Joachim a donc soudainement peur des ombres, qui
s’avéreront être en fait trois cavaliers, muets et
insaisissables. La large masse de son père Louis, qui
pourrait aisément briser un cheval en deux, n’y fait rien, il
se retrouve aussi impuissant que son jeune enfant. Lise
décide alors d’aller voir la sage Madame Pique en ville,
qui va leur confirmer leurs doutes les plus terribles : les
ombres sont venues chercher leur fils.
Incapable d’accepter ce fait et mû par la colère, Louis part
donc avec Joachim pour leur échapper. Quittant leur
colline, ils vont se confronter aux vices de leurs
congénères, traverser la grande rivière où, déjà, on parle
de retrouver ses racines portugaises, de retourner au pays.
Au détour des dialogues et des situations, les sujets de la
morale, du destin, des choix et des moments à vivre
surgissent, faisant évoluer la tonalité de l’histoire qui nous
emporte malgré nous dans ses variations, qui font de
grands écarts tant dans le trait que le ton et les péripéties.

==

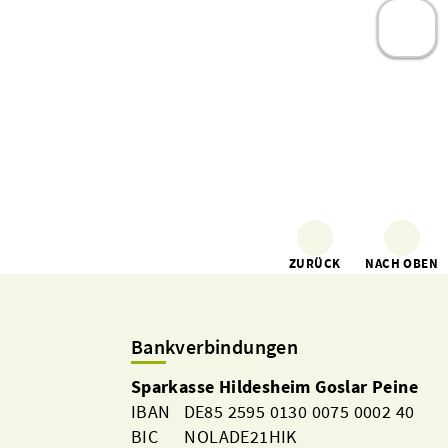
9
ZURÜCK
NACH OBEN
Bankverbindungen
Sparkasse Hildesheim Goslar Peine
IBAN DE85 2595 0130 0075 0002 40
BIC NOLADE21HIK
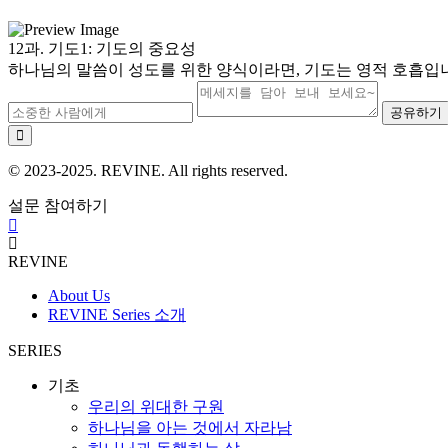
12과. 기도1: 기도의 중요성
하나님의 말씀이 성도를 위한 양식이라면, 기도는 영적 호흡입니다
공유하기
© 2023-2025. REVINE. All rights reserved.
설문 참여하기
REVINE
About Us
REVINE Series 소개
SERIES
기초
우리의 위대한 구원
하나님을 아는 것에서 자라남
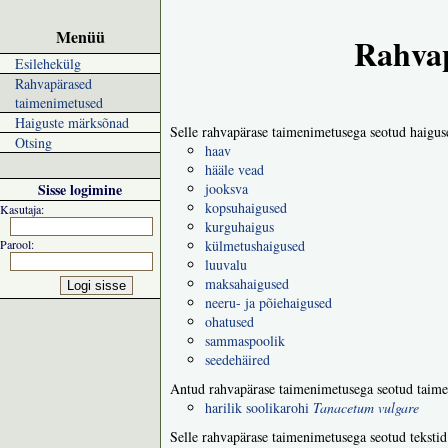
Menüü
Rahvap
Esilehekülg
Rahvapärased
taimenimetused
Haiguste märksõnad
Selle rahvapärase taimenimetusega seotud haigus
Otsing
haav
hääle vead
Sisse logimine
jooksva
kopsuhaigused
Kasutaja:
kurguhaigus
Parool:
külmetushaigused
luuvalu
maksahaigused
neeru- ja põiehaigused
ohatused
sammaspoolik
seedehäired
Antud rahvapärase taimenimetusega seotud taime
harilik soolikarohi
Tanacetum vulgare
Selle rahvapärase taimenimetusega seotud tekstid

--

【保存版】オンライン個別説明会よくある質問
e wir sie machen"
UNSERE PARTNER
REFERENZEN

◆ **DIRECTIONS FOR THIS TASK**
Taking the material above, give again exactly the lines from the one holding "하나님의 말씀이 성도를 위한 양식이라면, 기도는 영적 호흡입니다" through the one holding "Selle rahvapärase taimenimetusega seotud tekstid", with both ends and without pictures.

◆ **RESULT**
하나님의 말씀이 성도를 위한 양식이라면, 기도는 영적 호흡입니다
공유하기
© 2023-2025. REVINE. All rights reserved.
설문 참여하기
REVINE
About Us
REVINE Series 소개
SERIES
기초
우리의 위대한 구원
하나님을 아는 것에서 자라남
Menüü
Rahvap
Esilehekülg
Rahvapärased
taimenimetused
Haiguste märksõnad
Selle rahvapärase taimenimetusega seotud haigus
Otsing
haav
hääle vead
Sisse logimine
jooksva
kopsuhaigused
Kasutaja:
kurguhaigus
Parool:
külmetushaigused
luuvalu
maksahaigused
neeru- ja põiehaigused
ohatused
sammaspoolik
seedehäired
Antud rahvapärase taimenimetusega seotud taime
harilik soolikarohi
Tanacetum vulgare
Selle rahvapärase taimenimetusega seotud tekstid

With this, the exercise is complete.